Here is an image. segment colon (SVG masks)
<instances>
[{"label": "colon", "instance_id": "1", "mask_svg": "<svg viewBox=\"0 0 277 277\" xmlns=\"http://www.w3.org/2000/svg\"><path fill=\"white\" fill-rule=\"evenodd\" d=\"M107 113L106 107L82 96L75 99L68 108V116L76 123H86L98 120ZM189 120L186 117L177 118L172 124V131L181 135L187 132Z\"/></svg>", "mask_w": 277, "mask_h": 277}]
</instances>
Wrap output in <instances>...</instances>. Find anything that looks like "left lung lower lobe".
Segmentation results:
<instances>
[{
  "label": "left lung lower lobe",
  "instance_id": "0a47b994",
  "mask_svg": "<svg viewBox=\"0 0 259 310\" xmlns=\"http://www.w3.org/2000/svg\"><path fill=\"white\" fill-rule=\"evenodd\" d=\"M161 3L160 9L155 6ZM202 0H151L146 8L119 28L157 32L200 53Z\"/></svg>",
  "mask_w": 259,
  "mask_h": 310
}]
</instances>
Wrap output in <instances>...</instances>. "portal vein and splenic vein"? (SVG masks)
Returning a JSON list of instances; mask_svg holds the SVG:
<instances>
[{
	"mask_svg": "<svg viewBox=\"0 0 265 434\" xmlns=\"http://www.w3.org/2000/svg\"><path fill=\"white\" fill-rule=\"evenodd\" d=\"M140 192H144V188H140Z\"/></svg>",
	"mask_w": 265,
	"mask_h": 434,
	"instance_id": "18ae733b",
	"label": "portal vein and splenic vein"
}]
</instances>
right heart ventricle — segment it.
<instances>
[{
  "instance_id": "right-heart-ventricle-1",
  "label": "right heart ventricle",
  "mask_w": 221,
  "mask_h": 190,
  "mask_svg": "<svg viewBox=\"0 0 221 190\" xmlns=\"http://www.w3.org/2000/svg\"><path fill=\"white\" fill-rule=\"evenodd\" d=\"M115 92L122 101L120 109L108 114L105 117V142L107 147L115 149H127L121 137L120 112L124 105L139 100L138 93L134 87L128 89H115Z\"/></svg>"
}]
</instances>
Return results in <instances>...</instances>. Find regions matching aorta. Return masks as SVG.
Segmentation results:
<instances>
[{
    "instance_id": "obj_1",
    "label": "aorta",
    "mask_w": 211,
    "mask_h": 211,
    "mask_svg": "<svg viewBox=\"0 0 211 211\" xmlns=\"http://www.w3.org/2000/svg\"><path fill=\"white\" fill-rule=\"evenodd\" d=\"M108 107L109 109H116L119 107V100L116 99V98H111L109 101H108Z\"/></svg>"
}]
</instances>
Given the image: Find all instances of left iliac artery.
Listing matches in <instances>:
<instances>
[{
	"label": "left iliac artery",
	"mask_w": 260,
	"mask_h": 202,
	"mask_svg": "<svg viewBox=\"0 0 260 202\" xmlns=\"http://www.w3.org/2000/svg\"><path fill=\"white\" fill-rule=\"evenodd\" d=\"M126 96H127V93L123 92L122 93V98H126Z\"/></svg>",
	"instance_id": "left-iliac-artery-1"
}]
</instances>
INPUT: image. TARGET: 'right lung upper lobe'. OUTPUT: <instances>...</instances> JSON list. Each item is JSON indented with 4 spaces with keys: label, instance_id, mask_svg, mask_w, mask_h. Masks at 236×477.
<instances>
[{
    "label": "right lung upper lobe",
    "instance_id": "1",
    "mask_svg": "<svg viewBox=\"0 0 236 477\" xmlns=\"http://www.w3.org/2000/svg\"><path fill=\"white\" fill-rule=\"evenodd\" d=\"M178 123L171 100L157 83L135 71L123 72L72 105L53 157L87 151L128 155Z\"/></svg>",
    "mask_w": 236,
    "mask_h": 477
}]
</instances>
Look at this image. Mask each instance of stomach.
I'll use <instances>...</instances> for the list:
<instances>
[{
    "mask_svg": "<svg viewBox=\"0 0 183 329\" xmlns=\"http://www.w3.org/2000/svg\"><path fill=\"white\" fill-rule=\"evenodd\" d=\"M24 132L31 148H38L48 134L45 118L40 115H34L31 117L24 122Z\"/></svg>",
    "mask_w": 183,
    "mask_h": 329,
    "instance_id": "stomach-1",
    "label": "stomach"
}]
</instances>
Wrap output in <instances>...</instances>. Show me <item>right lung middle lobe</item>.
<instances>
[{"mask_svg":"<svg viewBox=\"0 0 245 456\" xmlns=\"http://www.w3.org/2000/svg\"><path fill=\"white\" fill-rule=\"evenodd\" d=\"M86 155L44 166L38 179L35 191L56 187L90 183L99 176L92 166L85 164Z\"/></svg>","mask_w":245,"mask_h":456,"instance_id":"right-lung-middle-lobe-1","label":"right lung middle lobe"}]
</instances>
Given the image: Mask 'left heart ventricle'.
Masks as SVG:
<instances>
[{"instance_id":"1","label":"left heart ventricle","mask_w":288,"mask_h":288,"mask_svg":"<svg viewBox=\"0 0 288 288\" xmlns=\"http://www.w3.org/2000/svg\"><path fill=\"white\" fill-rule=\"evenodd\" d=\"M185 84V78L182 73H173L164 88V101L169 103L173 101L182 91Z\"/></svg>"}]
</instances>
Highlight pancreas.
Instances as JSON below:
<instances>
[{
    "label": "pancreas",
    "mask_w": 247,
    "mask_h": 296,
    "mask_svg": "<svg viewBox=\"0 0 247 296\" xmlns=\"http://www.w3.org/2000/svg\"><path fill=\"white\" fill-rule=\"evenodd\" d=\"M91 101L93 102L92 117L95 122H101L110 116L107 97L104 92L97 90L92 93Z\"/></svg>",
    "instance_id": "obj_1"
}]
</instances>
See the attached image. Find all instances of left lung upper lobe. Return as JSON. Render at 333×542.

■ Work required: Print out the complete data above, character for character.

■ Answer for the task:
Here is an image. segment colon (SVG masks)
<instances>
[{"label": "colon", "instance_id": "1", "mask_svg": "<svg viewBox=\"0 0 277 277\" xmlns=\"http://www.w3.org/2000/svg\"><path fill=\"white\" fill-rule=\"evenodd\" d=\"M107 113L106 107L82 96L75 99L68 108V116L76 123H86L98 120ZM189 120L186 117L177 118L172 124V131L181 135L187 132Z\"/></svg>", "mask_w": 277, "mask_h": 277}]
</instances>
Wrap output in <instances>...</instances>. Find anything that looks like "left lung lower lobe".
Segmentation results:
<instances>
[{
  "label": "left lung lower lobe",
  "instance_id": "0a47b994",
  "mask_svg": "<svg viewBox=\"0 0 259 310\" xmlns=\"http://www.w3.org/2000/svg\"><path fill=\"white\" fill-rule=\"evenodd\" d=\"M161 3L160 9L155 6ZM202 0H151L146 8L119 28L157 32L200 53Z\"/></svg>",
  "mask_w": 259,
  "mask_h": 310
}]
</instances>
Wrap output in <instances>...</instances>. "portal vein and splenic vein"? (SVG masks)
Returning a JSON list of instances; mask_svg holds the SVG:
<instances>
[{
	"mask_svg": "<svg viewBox=\"0 0 265 434\" xmlns=\"http://www.w3.org/2000/svg\"><path fill=\"white\" fill-rule=\"evenodd\" d=\"M140 192H144V188H140Z\"/></svg>",
	"mask_w": 265,
	"mask_h": 434,
	"instance_id": "18ae733b",
	"label": "portal vein and splenic vein"
}]
</instances>
right heart ventricle — segment it.
<instances>
[{
  "instance_id": "right-heart-ventricle-1",
  "label": "right heart ventricle",
  "mask_w": 221,
  "mask_h": 190,
  "mask_svg": "<svg viewBox=\"0 0 221 190\" xmlns=\"http://www.w3.org/2000/svg\"><path fill=\"white\" fill-rule=\"evenodd\" d=\"M115 92L122 101L120 109L108 114L105 117V142L107 147L115 149H127L121 137L120 112L124 105L139 100L138 93L134 87L128 89H115Z\"/></svg>"
}]
</instances>
Return results in <instances>...</instances>. Find regions matching aorta. Return masks as SVG.
Segmentation results:
<instances>
[{
    "instance_id": "obj_1",
    "label": "aorta",
    "mask_w": 211,
    "mask_h": 211,
    "mask_svg": "<svg viewBox=\"0 0 211 211\" xmlns=\"http://www.w3.org/2000/svg\"><path fill=\"white\" fill-rule=\"evenodd\" d=\"M108 107L109 109H116L119 107V100L116 99V98H111L109 101H108Z\"/></svg>"
}]
</instances>
Given the image: Find all instances of left iliac artery.
Listing matches in <instances>:
<instances>
[{
	"label": "left iliac artery",
	"mask_w": 260,
	"mask_h": 202,
	"mask_svg": "<svg viewBox=\"0 0 260 202\" xmlns=\"http://www.w3.org/2000/svg\"><path fill=\"white\" fill-rule=\"evenodd\" d=\"M126 96H127V93L123 92L122 93V98H126Z\"/></svg>",
	"instance_id": "left-iliac-artery-1"
}]
</instances>
INPUT: image. TARGET: 'right lung upper lobe'. OUTPUT: <instances>...</instances> JSON list. Each item is JSON indented with 4 spaces with keys: label, instance_id, mask_svg, mask_w, mask_h. Masks at 236×477.
<instances>
[{
    "label": "right lung upper lobe",
    "instance_id": "1",
    "mask_svg": "<svg viewBox=\"0 0 236 477\" xmlns=\"http://www.w3.org/2000/svg\"><path fill=\"white\" fill-rule=\"evenodd\" d=\"M178 123L171 100L157 83L135 71L123 72L72 105L53 157L87 151L128 155Z\"/></svg>",
    "mask_w": 236,
    "mask_h": 477
}]
</instances>
Look at this image. Mask each instance of stomach.
I'll use <instances>...</instances> for the list:
<instances>
[{
    "mask_svg": "<svg viewBox=\"0 0 183 329\" xmlns=\"http://www.w3.org/2000/svg\"><path fill=\"white\" fill-rule=\"evenodd\" d=\"M24 132L31 148H38L48 134L45 118L40 115H34L31 117L24 122Z\"/></svg>",
    "mask_w": 183,
    "mask_h": 329,
    "instance_id": "stomach-1",
    "label": "stomach"
}]
</instances>
Wrap output in <instances>...</instances>. Show me <item>right lung middle lobe</item>.
<instances>
[{"mask_svg":"<svg viewBox=\"0 0 245 456\" xmlns=\"http://www.w3.org/2000/svg\"><path fill=\"white\" fill-rule=\"evenodd\" d=\"M86 155L44 166L38 179L35 191L56 187L90 183L99 176L92 166L85 164Z\"/></svg>","mask_w":245,"mask_h":456,"instance_id":"right-lung-middle-lobe-1","label":"right lung middle lobe"}]
</instances>
Given the image: Mask 'left heart ventricle'.
Masks as SVG:
<instances>
[{"instance_id":"1","label":"left heart ventricle","mask_w":288,"mask_h":288,"mask_svg":"<svg viewBox=\"0 0 288 288\" xmlns=\"http://www.w3.org/2000/svg\"><path fill=\"white\" fill-rule=\"evenodd\" d=\"M185 84V78L182 73H173L164 88V101L169 103L173 101L182 91Z\"/></svg>"}]
</instances>
Highlight pancreas.
Instances as JSON below:
<instances>
[{
    "label": "pancreas",
    "mask_w": 247,
    "mask_h": 296,
    "mask_svg": "<svg viewBox=\"0 0 247 296\" xmlns=\"http://www.w3.org/2000/svg\"><path fill=\"white\" fill-rule=\"evenodd\" d=\"M91 101L93 102L92 117L95 122H101L110 116L107 97L104 92L97 90L92 93Z\"/></svg>",
    "instance_id": "obj_1"
}]
</instances>
See the attached image. Find all instances of left lung upper lobe. Return as JSON. Render at 333×542.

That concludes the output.